Friday 6 May 2016

Disco

Spring 1974.  Winter Gardens Llandudno.  Yours truly is slightly inebriated and hears the sweet sounds of Rock Your Baby by George McCrae being played by Orville J Heap.  That was one of my first encounters with Disco music and began an era that helped make the rest of the 1970s that little bit special.




Rock Your Baby was written and produced by Harry Wayne Casey and Richard Finch of KC and the Sunshine Band who released some of the greatest singles of the next few years including That's The Way (I Like It), (Shake, Shake, Shake) Shake Your Booty and Keep It Comin' Love.  However,  there would be many fabulous songs over the next half decade that were related to Disco.  From Donna Summer to David Bowie and from The Bee Gees to Chic, dance music ruled the charts. 

People tend to hark back to "golden ages" as they get older and each person has their own particular one(s).  The music of the 60s was a marvellous soundtrack to my childhood, but the 70s saw my teenage and early twenties years...the years that seem to stick the most.  What wonderful music accompanied this decade.  Many pundits drone on relentlessly about how the 1970s was a time of upheaval,  grimness and decline.   However,  what they miss is what a great time it was to be alive for so many people.  The freedoms won in the previous decade were added to and instead of wallowing in self pity, the people decided to enjoy themselves and dance.

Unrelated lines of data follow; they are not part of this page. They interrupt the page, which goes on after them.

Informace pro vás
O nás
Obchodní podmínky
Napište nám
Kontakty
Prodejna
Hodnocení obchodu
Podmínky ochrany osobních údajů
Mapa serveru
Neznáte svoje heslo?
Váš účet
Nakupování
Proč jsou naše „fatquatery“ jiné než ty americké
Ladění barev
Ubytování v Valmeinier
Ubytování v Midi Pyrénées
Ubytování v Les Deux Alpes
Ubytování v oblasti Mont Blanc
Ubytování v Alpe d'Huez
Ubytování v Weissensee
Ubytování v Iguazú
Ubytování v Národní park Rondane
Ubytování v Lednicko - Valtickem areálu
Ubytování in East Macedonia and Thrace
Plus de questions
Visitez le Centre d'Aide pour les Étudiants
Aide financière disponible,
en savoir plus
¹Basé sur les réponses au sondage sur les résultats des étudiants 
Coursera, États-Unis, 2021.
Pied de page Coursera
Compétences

1977 saw Saturday Night Fever hit the screens and turntables and The Bee Gees comeback was complete.  Georgio Moroder helped Donna Summer make the fantastic Once Upon A Time LP which married electronic music to more traditional sounds.  Similarly, David Bowie's groundbreaking Low album mixed a funktastic rhythm section with synthesisers to amazing effect.

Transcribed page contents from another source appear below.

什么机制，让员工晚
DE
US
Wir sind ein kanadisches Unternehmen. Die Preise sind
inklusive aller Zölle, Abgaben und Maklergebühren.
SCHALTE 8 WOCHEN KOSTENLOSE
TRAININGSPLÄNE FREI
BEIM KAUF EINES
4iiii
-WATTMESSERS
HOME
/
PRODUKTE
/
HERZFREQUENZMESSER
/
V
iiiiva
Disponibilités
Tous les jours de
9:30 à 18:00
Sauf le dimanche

Standout singles of the era included Boogie Oogie Oogie, I Love You, Wishing On A Star and Rappers Delight.  Best of all perhaps were Chic.  Bernard Edwards and Nile Rodgers fronted a band that encompassed funk, r & b, soul and violins.  Songs such as I Want Your Love, Le Freak and    Good Times sound as good today as almost forty years ago.  Of course, Disco has never really gone away and Daft Punk's Random Access Memories album from 2013 featured incredible songs such as Lose Yourself To Dance  and Give Life Back To Music harked back to Chic at their best (helped by Nile Rodgers on rhythm guitar).